To visually validate this hypothesis, representative cases of pulmonary diseases were selected. The low-resolution (LR), super-resolved (SR), and high-resolution (HR) versions of these images were independently fed into the pre-trained classification model to generate corresponding Grad-CAM saliency maps, as depicted in
Figure 8. When the classifier processed the LR images, the resulting attention maps commonly exhibited diffuse, scattered, and poorly localized characteristics. The activated regions in the heatmaps were broad and lacked a clear focus, often extending over non-pathological lung parenchyma or beyond the lung fields. This phenomenon clearly indicates that due to the loss of high-frequency information in LR images, the classifier was unable to pinpoint definitive pathological indicators, leading to an ambiguous and unreliable decision-making process.
In contrast, the Grad-CAM heatmaps corresponding to the SR images generated by the proposed CSAEGAN model demonstrated a qualitative leap in performance. The activated regions in these heatmaps became sharp, intense, and highly focused. Most importantly, these highlighted areas showed a high degree of spatial correspondence with the visible abnormal lesions in the chest radiographs. This improvement confirms that the SR process successfully restored the critical high-frequency details necessary for the classifier to make high-confidence decisions, while maintaining strong consistency with the HR images. The classifier was able to precisely “see” and localize the specific features driving its diagnosis, such as the texture of pulmonary infiltrates or the margins of nodules. This result directly validates the effectiveness of our proposed model architecture in preserving and enhancing the fine structures that are crucial for diagnosis.
4. Conclusions
To address the clinical demand for enhancing the spatial resolution of low-dose chest X-ray (CXR) images, this study proposes a generative adversarial super-resolution model with CSA hybrid attention. The introduced approach incorporates residual dense blocks and the CSA hybrid attention module into the backbone of the generator, while eliminating pooling operations in the channel attention to effectively preserve high-frequency and local structural details in medical images. In 4× super-resolution reconstruction tasks on public datasets, the proposed method achieved optimal objective evaluation metrics across three independent test sets. Notably, on the independent external dataset (comprising both ‘Normal’ and ‘Opacity’ subsets), our method maintains its lead, demonstrating strong robustness against domain shifts common in clinical deployment. Qualitative analysis further demonstrates superior edge definition and texture restoration for seven typical types of pulmonary lesions (such as nodules, cavities, and pleural effusion). In summary, this method enables the generation of higher-quality chest X-ray images without increasing radiation dose, thereby providing a solid imaging foundation for early screening and follow-up of pulmonary diseases.
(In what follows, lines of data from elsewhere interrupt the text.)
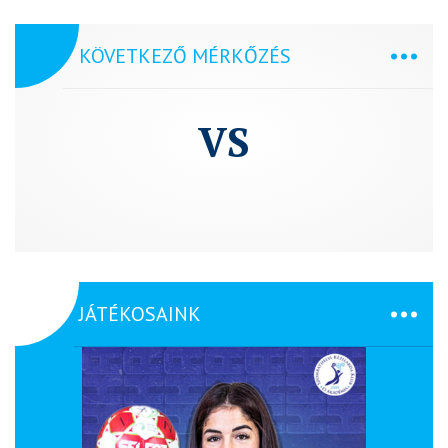
KÖVETKEZŐ MÉRKŐZÉS
VS
JÁTÉKOSAINK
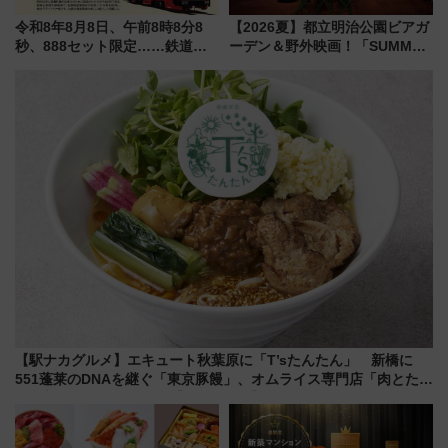
令和8年8月8日、午前8時8分8
【2026夏】都立明治公園ビアガ
秒、888セット限定……鉄道各
ーデン＆野外映画！「SUMMER
社の「8・8・8」な記念きっぷ
LOUNGE」のアクセスと上映ス
たち
ケジュール 夜風とビール、映画
を満喫！
【駅ナカグルメ】エキュート秋葉原に「T’sたんたん」 新橋に
551蓬莱のDNAを継ぐ「東京豚饅」、オムライス専門店「肉とたま
ご」新グルメ続々登場！【2026年8月】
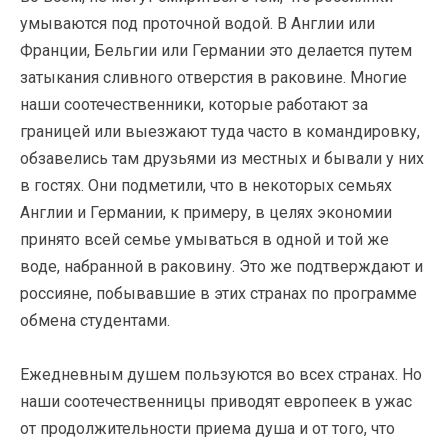
умываются под проточной водой. В Англии или
Франции, Бельгии или Германии это делается путем
затыкания сливного отверстия в раковине. Многие
наши соотечественники, которые работают за
границей или выезжают туда часто в командировку,
обзавелись там друзьями из местных и бывали у них
в гостях. Они подметили, что в некоторых семьях
Англии и Германии, к примеру, в целях экономии
принято всей семье умываться в одной и той же
воде, набранной в раковину. Это же подтверждают и
россияне, побывавшие в этих странах по программе
обмена студентами.
Ежедневным душем пользуются во всех странах. Но
наши соотечественницы приводят европеек в ужас
от продолжительности приема душа и от того, что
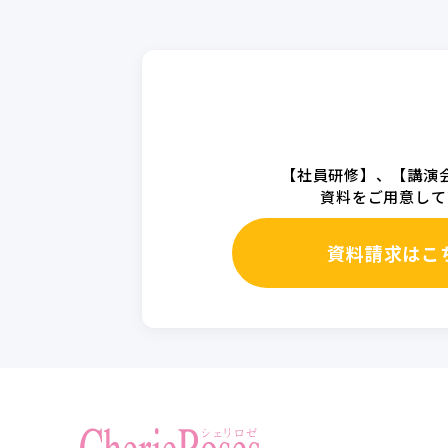
【社員研修】、【講演
資料をご用意して
資料請求はこ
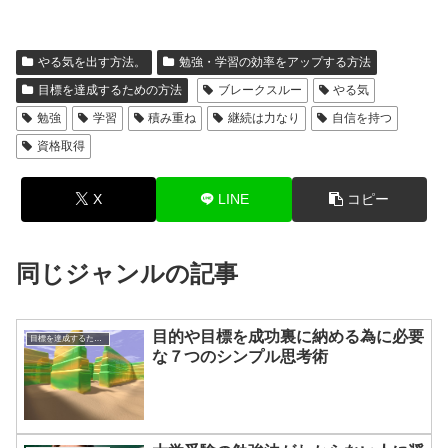
やる気を出す方法。
勉強・学習の効率をアップする方法
目標を達成するための方法
ブレークスルー
やる気
勉強
学習
積み重ね
継続は力なり
自信を持つ
資格取得
X
LINE
コピー
同じジャンルの記事
目的や目標を成功裏に納める為に必要
目標を達成するための方法
な７つのシンプル思考術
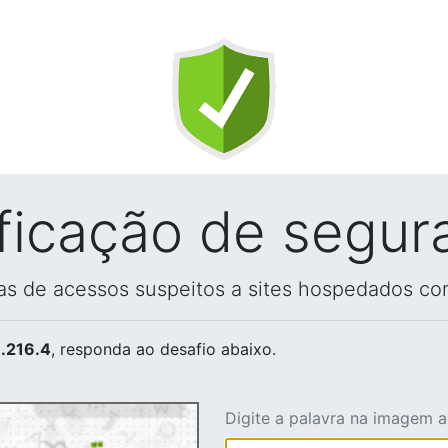
ificação de segur
vas de acessos suspeitos a sites hospedados co
.216.4
, responda ao desafio abaixo.
Digite a palavra na imagem 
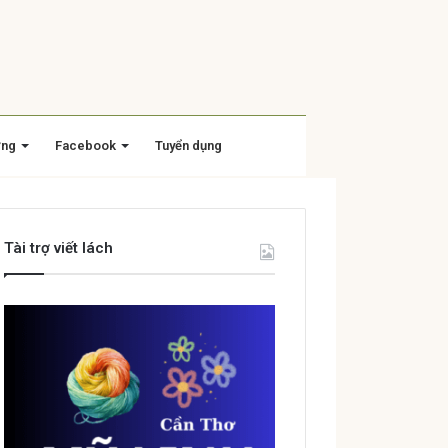
ờng
Facebook
Tuyển dụng
Tài trợ viết lách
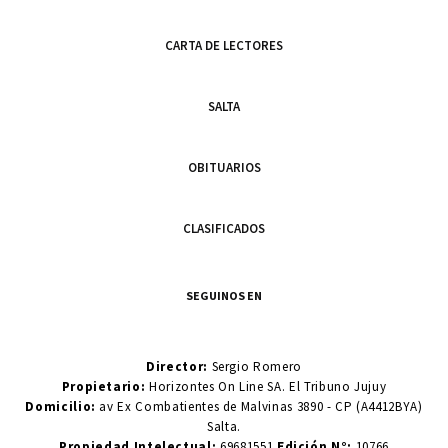
CARTA DE LECTORES
SALTA
OBITUARIOS
CLASIFICADOS
SEGUINOS EN
Director:
Sergio Romero
Propietario:
Horizontes On Line SA. El Tribuno Jujuy
Domicilio:
av Ex Combatientes de Malvinas 3890 - CP (A4412BYA)
Salta.
Propiedad Intelectual:
69681551
Edición N°:
10766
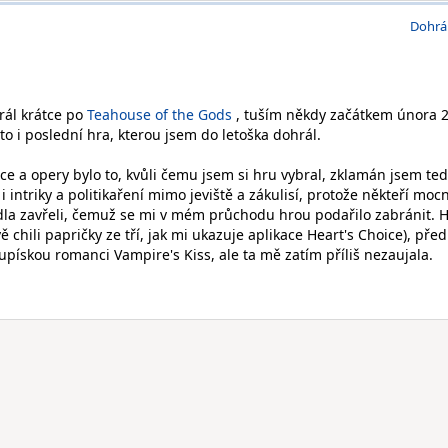
Dohrá
rál krátce po
Teahouse of the Gods
, tuším někdy začátkem února 
to i poslední hra, kterou jsem do letoška dohrál.
ce a opery bylo to, kvůli čemu jsem si hru vybral, zklamán jsem te
i intriky a politikaření mimo jeviště a zákulisí, protože někteří moc
dla zavřeli, čemuž se mi v mém průchodu hrou podařilo zabránit. 
dvě chili papričky ze tří, jak mi ukazuje aplikace Heart's Choice), před
 upískou romanci Vampire's Kiss, ale ta mě zatím příliš nezaujala.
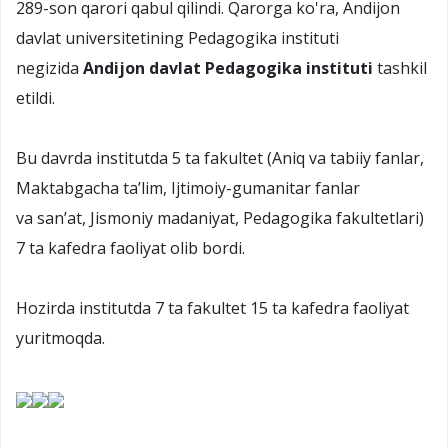
289-son qarori qabul qilindi. Qarorga ko'ra, Andijon
davlat universitetining Pedagogika instituti
negizida
Andijon davlat Pedagogika instituti
tashkil
etildi.
Bu davrda institutda 5 ta fakultet (Aniq va tabiiy fanlar,
Maktabgacha ta’lim, Ijtimoiy-gumanitar fanlar
va san’at, Jismoniy madaniyat, Pedagogika fakultetlari)
7 ta kafedra faoliyat olib bordi.
Hozirda institutda 7 ta fakultet 15 ta kafedra faoliyat
yuritmoqda.​​​​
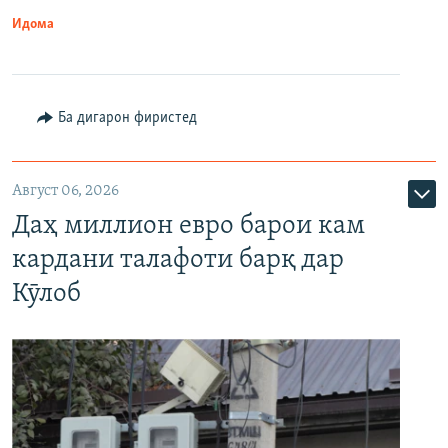
Идома
Ба дигарон фиристед
Август 06, 2026
Даҳ миллион евро барои кам
кардани талафоти барқ дар
Кӯлоб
Despite these promising results, this study has limitations. First, although we simulated low-dose noise using Poisson distributions, the training data relies on synthetic degradation from high-quality images, whereas real-world clinical degradation may involve more complex scattering and sensor artifacts. Second, while we relied on quantitative metrics (PSNR, SSIM) and perceptual proxies (LPIPS, downstream classification) to evaluate image quality, a large-scale subjective study involving radiologists was not conducted. However, the robust performance on independent external cohorts and the significant improvements observed in downstream diagnostic classification provide strong indirect evidence of the method’s clinical usefulness and generalizability. Future work will focus on validating the method with raw clinical data and expert observers.